The sheriff looked pensive and sagged a little in the shoulders. For the first time Dane felt like Ellis had been holding something back. In fact, the Sheriff had seemed unsettled ever since Dane asked him to help roll Tom’s body over. Dane kept his tone gentle. “If I’m out of line, here, Sheriff, I promise you, I didn’t mean any disrespect.”

Ellis chewed his lip as if he was making an attempt to swallow his reply. “That ain’t it, sir.”

Dane was genuinely confused. He didn’t just stumble upon this mess. He was called into it, so he pushed. “Listen, Sheriff, maybe a sweep of the cabin will turn up an answer or two as to what happened out here, but it’d be best to wait on them boys from Rabun before you try to start unraveling this little mystery.”

Ellis still seemed uneasy. He removed his hat and pushed his thick blond hair back in a sweaty wave over his head. He kept chewing his bottom lip. Dane thought he might just chew it off.

“Are you okay, Darby? Is there something you’re not telling me here?”

Sheriff Ellis pushed himself up from the porch with one hand and stood. It was the first time Dane took notice of just how tall and fit Darby Ellis was. He stood well over six feet—almost a full head taller than Dane. His broad, V-shaped shoulders were wide enough to put a strain on his uniform shirt. When he put his hat back on, Dane actually felt a bit intimidated. Sheriff Ellis hooked his thumbs into the sides of his patent-leather gun belt. “We’ll sweep the cabin, sir, as part of my investigation, but truthfully, that isn’t why I called you out here. I mean, I appreciate the help and all, but there is no mystery to solve.”

Dane was confused by the sheriff’s shift in demeanor. “Okay, Sheriff. If this corpse isn’t the reason you called me, then what exactly am I doing out here?”

The Sheriff looked down at the body at his feet and let out a long, slow exhale. “Professional courtesy, I suppose.”

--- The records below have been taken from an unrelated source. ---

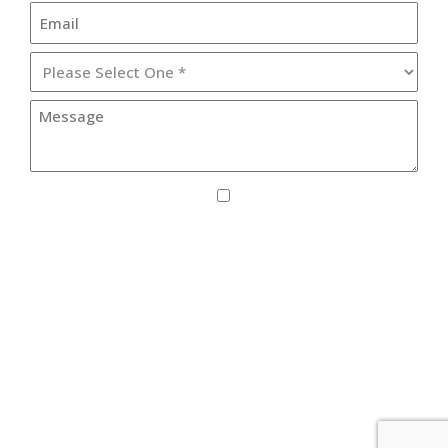
I agree to receive SMS updates from Lister
Healthcare Corporation.
By providing your phone number, you consent to receive text
messages from Lister Healthcare Corporation for purposes
related to our services. Message frequency may vary. Message
and Data Rates may apply. Reply HELP for help or STOP to
unsubscribe. See our
Privacy Policy
.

Now Dane was really confused. “I don’t understand.”

Sheriff Ellis looked up and caught Dane’s eyes. “I delayed the coroner by a few minutes because the perp said he was a friend of yours.”

“What perp? Who is a friend of mine?” Dane watched the sheriff stroke at his clean-shaven chin.

Deputy Squire supplied the answer. “I think the Sheriff is trying to find an easy way to tell you that we wouldn’t have bothered you at all with this ugliness, Agent Kirby—the murder part, anyway—if you didn’t already know the man who shot him.”

Dane swiveled his head from Ellis to the young deputy. “I do?”

“According to the shooter, you do—sir.”

“Well, would somebody mind telling me who that is?”

“Him.” Darby pointed across a clearing to the left side of the cabin, opposite the hunters and the ATV. At the tree line, where the dirt and saw grass turned to woods, a man Dane could barely make out sat propped up against a cluster of sweet-gum trees about twenty-five yards away. The man was far enough from the scene that Dane hadn’t noticed him sitting there until that very moment. The man hadn’t made a sound or done anything else to bring attention to himself since Dane had arrived. He sat with his back against the trees in a T-shirt, covered from the waist down with a sheet identical to the one that covered Clifford’s dead body, but this man’s sheet was covered with leaves and dirt from the forest floor and no longer had the pristine white glow that Clifford’s had. Dane wondered at first how he could’ve missed him, but the truth was he hadn’t been looking. He’d stopped to examine some useless ATV tracks, but missed a half-naked man against a tree within shouting distance from where he was now standing. That fact only reinforced his belief that he no longer had any business being out in the woods playing big shot. He took off his ball cap and scratched at his head with the brim of it before taking a step off the porch and straining his eyes to get a better look at the mystery man. Then recognition set in. “You have got to be kidding me,” Dane said. He sounded winded when he spoke. The sheriff took the single step down off the porch to stand next to Dane.